Background: Transoral surgery (TOS), particularly transoral robotic surgery (TORS) has become the preferred modality in the United States for the treatment of early stage oropharyngeal cancer, largely due to assumptions of fewer toxicities and improved quality of life compared to primary radiotherapy (RT). However, these assumptions are based on retrospective analysis, a subset of which utilize primary RT groups not limited to T1-2 stage tumors for which transoral robotic surgery is FDA approved. Thus, there is potential for underestimating survival and overestimating toxicity, including treatment related mortality, in primary RT.
Methods: Consecutive cases of early T-stage (T1-T2) oropharyngeal cancer presenting to the London Health Sciences Centre between 2014 and 2018 treated with RT or chemoradiation (CRT) were reviewed. Patient demographics, treatment details, survival outcomes and toxicity were collected. Toxicities were retrospectively graded using the Common Terminology Criteria for Adverse Events criteria.

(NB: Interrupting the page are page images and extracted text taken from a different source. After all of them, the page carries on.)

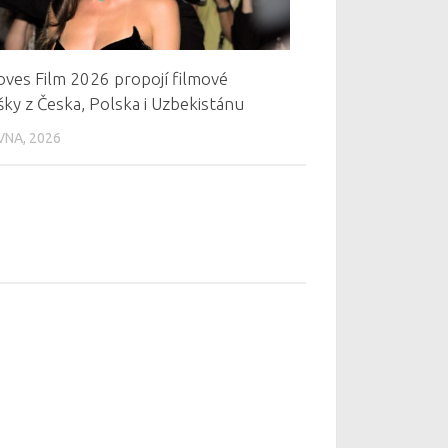
oves Film 2026 propojí filmové
ky z Česka, Polska i Uzbekistánu
VNA, 2026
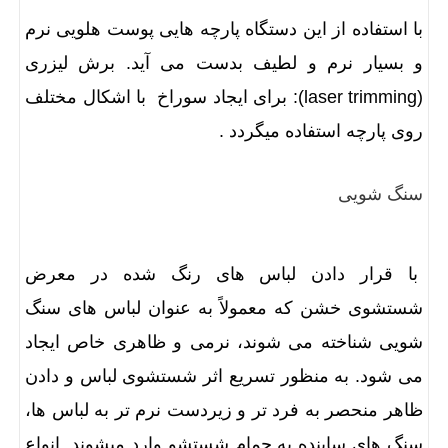
با استفاده از این دستگاه پارچه هایی پوست هلویی نرم
و بسیار نرم و لطیف بدست می آید. برش لیزری
(laser trimming): برای ایجاد سوراخ با اشکال مختلف
روی پارچه استفاده میگردد .
سنگ شویی
با قرار دادن لباس های رنگ شده در معرض
شستشوی خشن که معمولاً به عنوان لباس های سنگ
شویی شناخته می شوند، نرمی و ظاهری خاص ایجاد
می شود. به منظور تسریع اثر شستشوی لباس و دادن
ظاهر منحصر به فرد تر و زیردست نرم تر به لباس ها،
سنگ های ساینده به حمام شستشو وارد میشوند. انواع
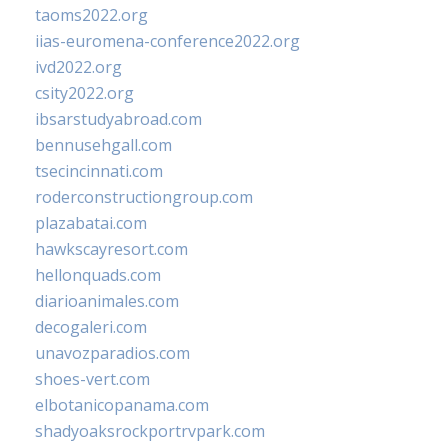
taoms2022.org
iias-euromena-conference2022.org
ivd2022.org
csity2022.org
ibsarstudyabroad.com
bennusehgall.com
tsecincinnati.com
roderconstructiongroup.com
plazabatai.com
hawkscayresort.com
hellonquads.com
diarioanimales.com
decogaleri.com
unavozparadios.com
shoes-vert.com
elbotanicopanama.com
shadyoaksrockportrvpark.com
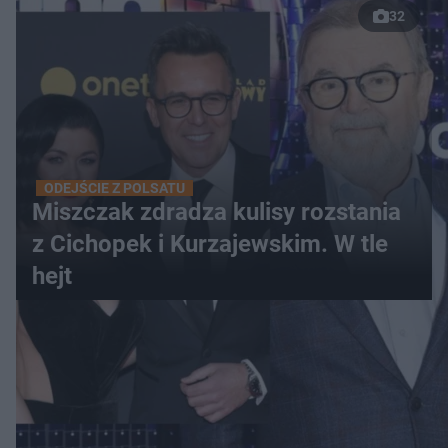
32
ODEJŚCIE Z POLSATU
Miszczak zdradza kulisy rozstania
z Cichopek i Kurzajewskim. W tle
hejt
WIĘCEJ
LOKALNE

Results: A total of 198 patients were identified, of which 82% were male and 73% were HPV-positive. Sixty-eight percent of patients experienced a grade 2 toxicity, 48% a grade 3 and 4% a grade 4. The most frequent toxicities were dysphagia, neutropenia and ototoxicity. The rates of gastrostomy tube dependence at 1 and 2 years were 2.5% and 1% respectively. There were no grade 5 (fatal) toxicities. HPV-positive patients experienced improved 5-year overall survival (86% vs 64%, p = 0.0026).
Conclusions: Primary RT or CRT provides outstanding survival for early T-stage disease, with low rates of severe toxicity and feeding tube dependence. This study provides a reference for comparison for patients treated with primary transoral surgery.
Keywords: Chemoradiation; Oropharyngeal cancer; Radiation; Toxicity.